Aujourd’hui, on parle de 33 pays africains qui sont à risque. Une majeure partie se trouve dans la Corne de l’Afrique (NDLR : selon les dernières données du Cadre intégré de classification de la sécurité alimentaire, 21 millions de personnes sont en situation d'insécurité alimentaire élevée dans la région). Dans la nouvelle initiative mise en place par l’Ukraine pour faciliter la livraison de céréales aux pays africains (NDLR : le Programme alimentaire mondial des Nations Unies), la corne de l’Afrique a déjà reçu à elle seule cinq bateaux, pour un total de 120 000 tonnes de blé.

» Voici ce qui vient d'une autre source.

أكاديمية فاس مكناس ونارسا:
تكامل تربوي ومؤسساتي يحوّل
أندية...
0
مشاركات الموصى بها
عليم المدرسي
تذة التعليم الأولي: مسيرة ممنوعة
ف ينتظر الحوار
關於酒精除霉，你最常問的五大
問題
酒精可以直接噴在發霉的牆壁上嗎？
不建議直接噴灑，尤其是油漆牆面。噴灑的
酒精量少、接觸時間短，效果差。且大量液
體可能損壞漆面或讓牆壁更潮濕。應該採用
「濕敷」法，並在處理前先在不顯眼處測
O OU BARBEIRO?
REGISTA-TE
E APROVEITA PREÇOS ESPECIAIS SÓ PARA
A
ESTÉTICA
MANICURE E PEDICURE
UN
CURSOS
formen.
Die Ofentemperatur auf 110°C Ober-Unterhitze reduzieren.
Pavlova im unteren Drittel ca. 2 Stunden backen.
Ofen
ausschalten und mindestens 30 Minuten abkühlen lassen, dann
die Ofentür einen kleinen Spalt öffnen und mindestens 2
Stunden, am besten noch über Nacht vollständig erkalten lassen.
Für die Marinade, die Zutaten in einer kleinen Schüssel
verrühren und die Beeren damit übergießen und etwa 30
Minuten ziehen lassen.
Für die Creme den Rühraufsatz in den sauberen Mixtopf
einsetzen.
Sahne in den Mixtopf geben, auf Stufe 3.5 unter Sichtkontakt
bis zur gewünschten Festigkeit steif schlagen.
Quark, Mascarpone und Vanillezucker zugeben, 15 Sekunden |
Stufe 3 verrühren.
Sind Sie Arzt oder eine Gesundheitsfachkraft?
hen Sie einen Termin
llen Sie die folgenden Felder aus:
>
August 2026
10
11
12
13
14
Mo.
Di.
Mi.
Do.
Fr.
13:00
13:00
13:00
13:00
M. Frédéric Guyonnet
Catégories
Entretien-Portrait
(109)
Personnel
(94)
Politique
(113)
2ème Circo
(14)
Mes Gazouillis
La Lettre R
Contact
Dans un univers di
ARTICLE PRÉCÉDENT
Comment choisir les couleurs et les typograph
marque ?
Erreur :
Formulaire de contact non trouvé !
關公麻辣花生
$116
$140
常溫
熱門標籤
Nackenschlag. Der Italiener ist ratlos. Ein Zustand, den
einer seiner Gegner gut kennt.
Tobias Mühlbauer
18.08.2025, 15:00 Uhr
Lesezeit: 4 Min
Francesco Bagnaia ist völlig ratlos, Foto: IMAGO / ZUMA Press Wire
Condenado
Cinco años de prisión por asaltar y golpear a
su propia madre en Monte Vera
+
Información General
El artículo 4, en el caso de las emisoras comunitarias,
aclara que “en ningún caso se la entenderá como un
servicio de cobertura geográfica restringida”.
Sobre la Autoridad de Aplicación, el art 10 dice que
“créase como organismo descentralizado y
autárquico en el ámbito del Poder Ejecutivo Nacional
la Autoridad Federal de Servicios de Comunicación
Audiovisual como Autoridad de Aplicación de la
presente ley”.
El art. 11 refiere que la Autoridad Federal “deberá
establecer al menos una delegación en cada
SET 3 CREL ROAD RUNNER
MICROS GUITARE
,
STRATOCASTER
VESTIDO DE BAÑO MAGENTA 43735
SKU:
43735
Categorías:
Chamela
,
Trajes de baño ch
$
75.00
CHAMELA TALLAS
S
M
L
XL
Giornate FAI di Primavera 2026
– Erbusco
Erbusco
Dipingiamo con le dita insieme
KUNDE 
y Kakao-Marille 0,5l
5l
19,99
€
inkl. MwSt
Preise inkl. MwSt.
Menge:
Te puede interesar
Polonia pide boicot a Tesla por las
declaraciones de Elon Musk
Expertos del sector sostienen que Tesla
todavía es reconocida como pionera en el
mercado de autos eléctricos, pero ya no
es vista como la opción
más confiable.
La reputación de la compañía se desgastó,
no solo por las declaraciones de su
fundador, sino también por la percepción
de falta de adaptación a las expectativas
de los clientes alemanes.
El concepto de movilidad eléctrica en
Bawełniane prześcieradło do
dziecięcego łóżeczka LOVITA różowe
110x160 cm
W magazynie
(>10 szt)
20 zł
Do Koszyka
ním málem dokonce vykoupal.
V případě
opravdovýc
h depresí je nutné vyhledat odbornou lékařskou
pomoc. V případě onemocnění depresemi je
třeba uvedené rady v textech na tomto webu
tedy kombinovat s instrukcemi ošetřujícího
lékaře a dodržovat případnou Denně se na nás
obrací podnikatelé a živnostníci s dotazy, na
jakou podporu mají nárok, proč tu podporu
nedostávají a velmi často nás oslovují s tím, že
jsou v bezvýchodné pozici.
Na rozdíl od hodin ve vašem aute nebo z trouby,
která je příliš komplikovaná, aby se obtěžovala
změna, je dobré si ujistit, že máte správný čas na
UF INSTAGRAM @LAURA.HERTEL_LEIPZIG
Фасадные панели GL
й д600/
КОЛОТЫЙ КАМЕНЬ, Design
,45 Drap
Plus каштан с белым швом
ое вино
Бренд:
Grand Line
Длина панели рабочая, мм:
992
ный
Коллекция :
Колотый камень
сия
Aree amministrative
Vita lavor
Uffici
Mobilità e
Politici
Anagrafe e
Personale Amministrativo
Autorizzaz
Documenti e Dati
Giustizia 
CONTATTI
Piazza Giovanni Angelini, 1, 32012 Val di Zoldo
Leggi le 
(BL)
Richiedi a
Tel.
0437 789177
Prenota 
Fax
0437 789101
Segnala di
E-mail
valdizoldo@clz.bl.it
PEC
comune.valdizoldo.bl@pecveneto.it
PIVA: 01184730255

L'Éthiopie est un pays incontournable dans la région qu’on ne peut pas ignorer.Christopher Fomunyoh, politologue
TV5MONDE : Quels bénéfices peuvent tirer les États-Unis d’une revitalisation de la relation avec l’Éthiopie ?
Christopher Fomunyoh : L’Éthiopie est une grande puissance dans la Corne de l’Afrique. C’est un pays incontournable dans la région et qu’on ne peut pas ignorer. Il est vrai que pendant la période de la guerre, puisque Washington insistait sur une solution de négociation, certains acteurs politiques éthiopiens n’avaient pas apprécié cette prise de position en faveur d’une solution négociée, car ils souhaitaient une solution militaire.
Aujourd’hui, les parties belligérantes sont revenues sur la table des négociations. Cela s’est fait sous l’égide de l’Union africaine. Ces négociations semblent tenir à l’heure actuelle. Les États-Unis ont désigné un envoyé spécial pour la Corne de l’Afrique, l’ancien ambassadeur Mike Hammer.
Je ne crois pas que les relations entre les États-Unis et l’Éthiopie se soient dégradées jusqu’au au point de non-retour. Au contraire, je me dis que maintenant que la guerre a cessé et que le pays est en train de se reconstruire, il revoit ses relations. Dans ce contexte, la présence américaine ne sera pas vue d’un mauvais œil.